Il y a quelques mois, j’ai acquis, sur un site internet, deux photos anciennes. Elles étaient vendues séparément, mais par un seul et même vendeur, qui les avait nommées « Cdv fin 19eme femme robe bijou chignon Mme Martin de Rebrechien (45) » et « Cdv fin 19eme homme costume nœud papillon Mr Martin de Rebrechien (45) ». Il n’en fallait beaucoup plus pour aiguiser ma curiosité généalogique ! Que vais-je donc pouvoir trouver sur eux ? C’est ce que je vous propose d’aborder au travers de cet article, en y allant étape par étape !
Décrypter ces photos anciennes
Quelques jours plus tard, je reçois les deux photos à la maison.

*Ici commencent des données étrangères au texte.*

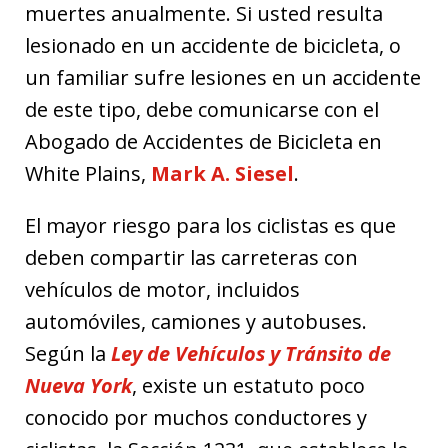
muertes anualmente. Si usted resulta
lesionado en un accidente de bicicleta, o
un familiar sufre lesiones en un accidente
de este tipo, debe comunicarse con el
Abogado de Accidentes de Bicicleta en
White Plains,
Mark A. Siesel
.
El mayor riesgo para los ciclistas es que
deben compartir las carreteras con
vehículos de motor, incluidos
automóviles, camiones y autobuses.
Según la
Ley de Vehículos y Tránsito de
Nueva York
, existe un estatuto poco
conocido por muchos conductores y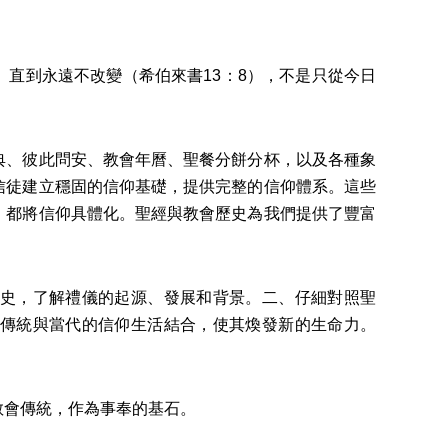
直到永遠不改變（希伯來書13：8），不是只從今日
典、彼此問安、教會年曆、聖餐分餅分杯，以及各種象
信徒建立穩固的信仰基礎，提供完整的信仰體系。這些
，都將信仰具體化。聖經與教會歷史為我們提供了豐富
史，了解禮儀的起源、發展和背景。二、仔細對照聖
傳統與當代的信仰生活結合，使其煥發新的生命力。
教會傳統，作為事奉的基石。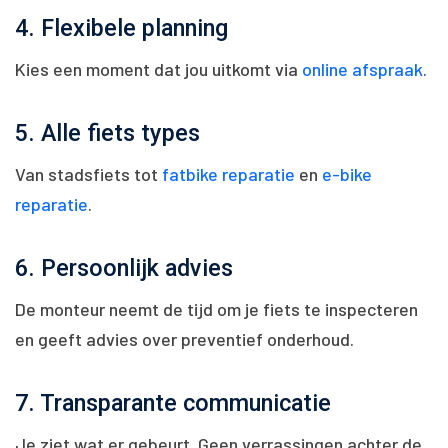
4. Flexibele planning
Kies een moment dat jou uitkomt via
online afspraak
.
5. Alle fiets types
Van stadsfiets tot
fatbike reparatie
en
e-bike
reparatie
.
6. Persoonlijk advies
De monteur neemt de tijd om je fiets te inspecteren
en geeft advies over preventief onderhoud.
7. Transparante communicatie
Je ziet wat er gebeurt. Geen verrassingen achter de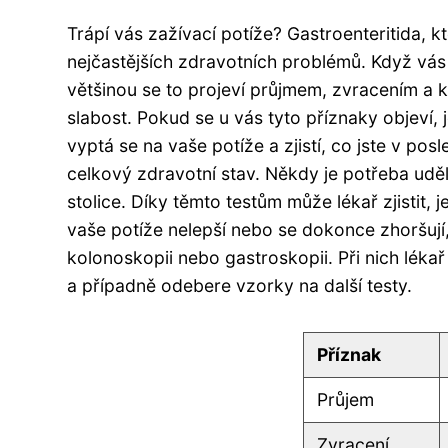
Trápí vás zažívací potíže? Gastroenteritida, kt
nejčastějších zdravotních problémů. Když vás 
většinou se to projeví průjmem, zvracením a k
slabost. Pokud se u vás tyto příznaky objeví, 
vyptá se na vaše potíže a zjistí, co jste v po
celkový zdravotní stav. Někdy je potřeba uděla
stolice. Díky těmto testům může lékař zjistit, 
vaše potíže nelepší nebo se dokonce zhoršují,
kolonoskopii nebo gastroskopii. Při nich lék
a případně odebere vzorky na další testy.
Příznak
Průjem
Zvracení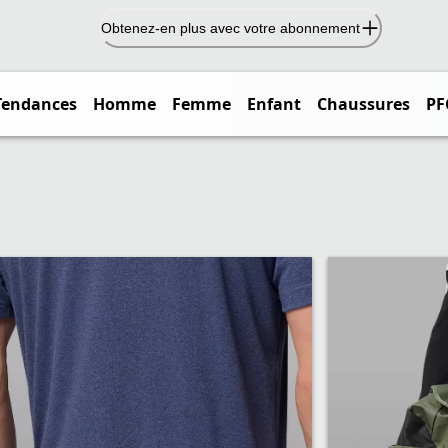
Obtenez-en plus avec votre abonnement
Tendances
Homme
Femme
Enfant
Chaussures
PF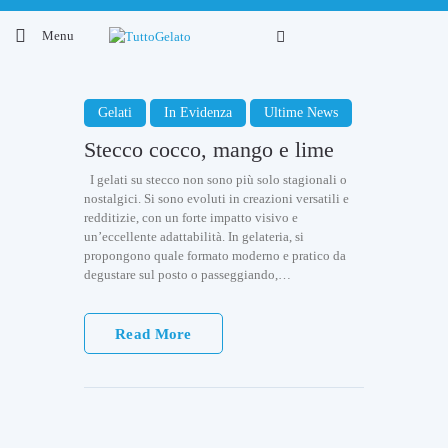
Menu
Gelati
In Evidenza
Ultime News
Stecco cocco, mango e lime
I gelati su stecco non sono più solo stagionali o
nostalgici. Si sono evoluti in creazioni versatili e
redditizie, con un forte impatto visivo e
un’eccellente adattabilità. In gelateria, si
propongono quale formato moderno e pratico da
degustare sul posto o passeggiando,…
Read More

Elles sont protégées par une pochette en plastique, puis une enveloppe matelassée. Elles n’ont subi aucun dommage durant le transport postal, je les trouve en bon état !
La photographie professionnelle, au début du XXe siècle, est influencée par des modes qui changeaient régulièrement, que ça soit la taille de la photo, l’épaisseur la teinte du carton, le type de contour, le médaillon, etc. Ici, les deux photos sont de dimension identique (6,5 x 10,5 cm) et sont collées sur une carte d’un millimètre d’épaisseur, plutôt rigide. La photo est entourée d’un liseré rouge aux coins arrondis. Les deux cartes ont également les coins arrondis. Les sujets apparaissent dans un médaillon ovale au contour blanc. Le papier photo est légèrement glacé et non rugueux. Peut-être que le glaçage s’est estompé avec le temps.
Il n’y a pas de doute possible, ces portraits ont été réalisés en même temps et au même endroit. Toutefois, il n’est pas possible de déterminer ni où ni par qui ces clichés ont été pris, le nom du photographe n’apparaissant nulle part. A l’arrière des photos, il reste sur chacune d’elles un résidu de bande adhésive colorée rose claire. Il y est noté, sur l’une, au stylo bleu « Tante de Rebréchien Blanche Martin », tandis que sur l’autre apparait la mention « Oncle Ernest Martin de Rebréchien », soit déjà assez d’informations pour nous mettre sur une piste !
Le nom du photographe aurait été un plus pour dater, mais l’observation de ces portraits permet de déterminer qu’ils datent de la fin du XIXe, ou du début du XXe siècle, vraisemblablement entre 1895 et 1910 au plus tard.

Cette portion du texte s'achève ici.